El Señor, que es Juez y Padre, te juzga de manera distinta porque sabe quién eres, conoce el contexto de dónde vienes y por qué has actuado de la manera en que lo has hecho. El te ama, nunca dejará de amarte y quiere que conozcas en el fondo quién eres.

Conocerse a uno mismo es la máxima de la filosofía antigua. Hay que conocerse a uno mismo para saber cómo puede actuar en circunstancias diversas. Como ninguno es tan fuerte como cree, Cristo Jesús se hace débil humanamente (no en voluntad o espíritu) para morir como muere un pecador y desde ahí darnos la fuerza en el Espíritu; porque nuestra fuerza auténtica no viene de nosotros mismos sino del Señor. El derramamiento del Espíritu en Pentecostés lo hace el Señor cuando muere y resucita. ¡Gloria a Dios!

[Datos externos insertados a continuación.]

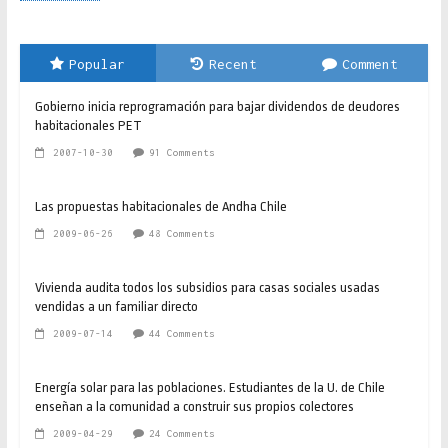
Popular
Recent
Comment
Gobierno inicia reprogramación para bajar dividendos de deudores
habitacionales PET
2007-10-30
91 Comments
Las propuestas habitacionales de Andha Chile
2009-06-26
48 Comments
Vivienda audita todos los subsidios para casas sociales usadas
vendidas a un familiar directo
2009-07-14
44 Comments
Energía solar para las poblaciones. Estudiantes de la U. de Chile
enseñan a la comunidad a construir sus propios colectores
2009-04-29
24 Comments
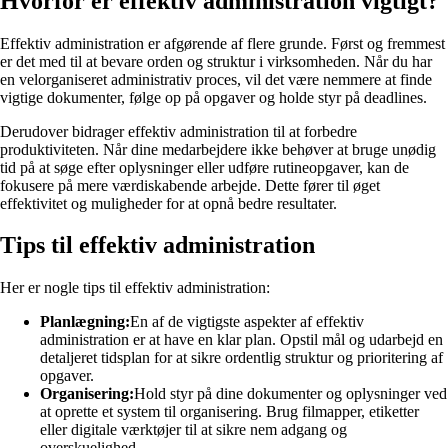
Hvorfor er effektiv administration vigtigt?
Effektiv administration er afgørende af flere grunde. Først og fremmest
er det med til at bevare orden og struktur i virksomheden. Når du har
en velorganiseret administrativ proces, vil det være nemmere at finde
vigtige dokumenter, følge op på opgaver og holde styr på deadlines.
Derudover bidrager effektiv administration til at forbedre
produktiviteten. Når dine medarbejdere ikke behøver at bruge unødig
tid på at søge efter oplysninger eller udføre rutineopgaver, kan de
fokusere på mere værdiskabende arbejde. Dette fører til øget
effektivitet og muligheder for at opnå bedre resultater.
Tips til effektiv administration
Her er nogle tips til effektiv administration:
Planlægning:
En af de vigtigste aspekter af effektiv
administration er at have en klar plan. Opstil mål og udarbejd en
detaljeret tidsplan for at sikre ordentlig struktur og prioritering af
opgaver.
Organisering:
Hold styr på dine dokumenter og oplysninger ved
at oprette et system til organisering. Brug filmapper, etiketter
eller digitale værktøjer til at sikre nem adgang og
overskuelighed.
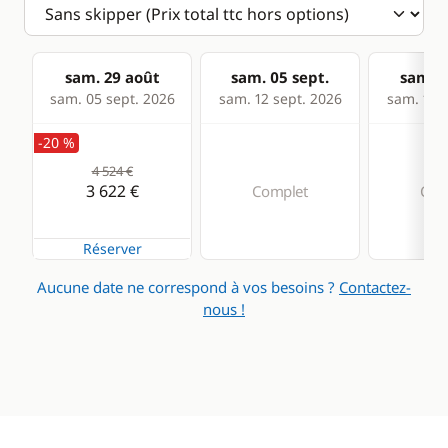
sam. 29 août
sam. 05 sept.
sam. 1
sam. 05 sept. 2026
sam. 12 sept. 2026
sam. 19 s
-20 %
4 524 €
3 622 €
Complet
Com
Réserver
Aucune date ne correspond à vos besoins ?
Contactez-
nous !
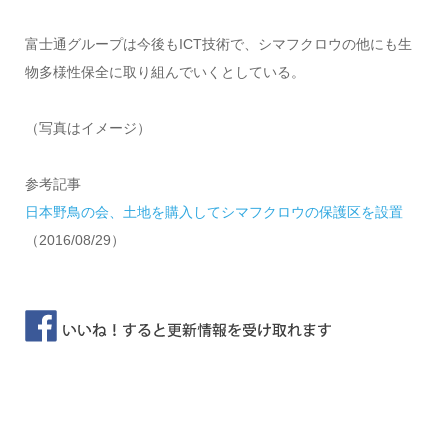
富士通グループは今後もICT技術で、シマフクロウの他にも生
物多様性保全に取り組んでいくとしている。
（写真はイメージ）
参考記事
日本野鳥の会、土地を購入してシマフクロウの保護区を設置
（2016/08/29）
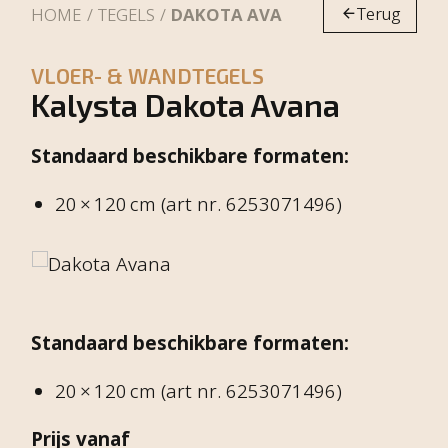
Terug
HOME
TEGELS
DAKOTA AVANA
VLOER- & WANDTEGELS
Kalysta Dakota Avana
Standaard beschikbare formaten:
20 × 120 cm (art nr. 6253071496)
Standaard beschikbare formaten:
20 × 120 cm (art nr. 6253071496)
Prijs vanaf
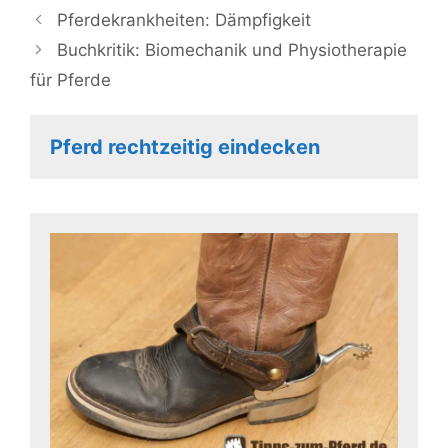
Pferdekrankheiten: Dämpfigkeit
Buchkritik: Biomechanik und Physiotherapie
für Pferde
Pferd rechtzeitig eindecken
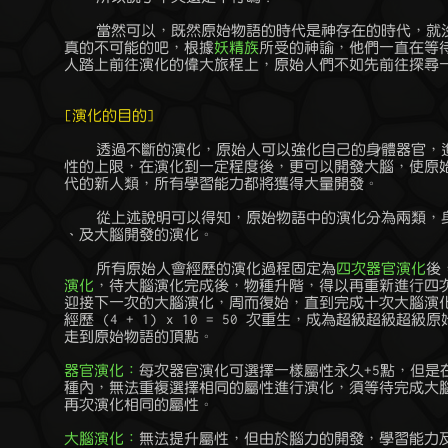
	    當然可以，既然原始物語的時代是神存在的時代，就沒有什麼事情是

	真的不可能的吧，根據
妖精族
所受的神諭，他們一直在等待
	人踏上前往演化的偉大旅程上，原始人們不如先前往探尋一番吧。

[演化的目的]
	    透過不斷的演化，原始人可以強化自己的身體器官，進而提高自身屬

	性的上限，在演化到一定程度後，更可以開發大腦，使原始人進化成更現

	代的新人類，所有學習能力都將獲得大量開發。

	    從上述說明可以得知，原始物語中的演化分為兩類，身體器官的演化

	、及大腦開發的演化。

	    所有原始人會經歷的演化過程固定為
四次器官演化
後
	演化
，待大腦演化完成後，物種升階，得以再重新進行四次
	迎接下一次的大腦演化，周而復始，直到完成十次大腦演化，期間總共會

	經歷 (4 + 1) x 10 = 50 次重生，成為超級超級超級原始人， 你將真正

	走到原始物語的頂點。

器官演化：
每次器官演化可選擇一樣屬性永久+5點，但是在
	種內，無法重複選擇相同的屬性進行演化，須等待完成大腦演化後，才能

	再次演化相同的屬性。

大腦演化：
無法提升屬性，但由於腦力的開發，學習能力及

Conócete a ti mismo, mi hermano. Cuidado con confiar en las fuerzas propias; hay que aferrarse al Señor. El nos cuida,  nos protege,  nos guía y nos da el aliento vital, la iluminación y el discernimiento para saber por dónde ir. Con el Señor vamos bien; sin El vamos al desastre.

Cristo Jesús, el Señor, ofrece el único camino que hay para la salvación.  Jesús vino al mundo en carne mortal, murió y resucitó, derramó el Espíritu Santo y nos dio vida nueva. Todos estamos en este valle de lágrimas, expuestos y sujetos a las mismas pruebas. Estamos buscando ganar la salvación en el Señor y sólo Cristo Jesús nos la puede dar.

El Señor quiere que te conviertas en una persona de oración, porque la oración con fe mueve montañas. Ora para que Dios te libere de todas tus cadenas y te sane.

Recuerda que solamente CON DIOS, TU SERAS... ¡INVENCIBLE!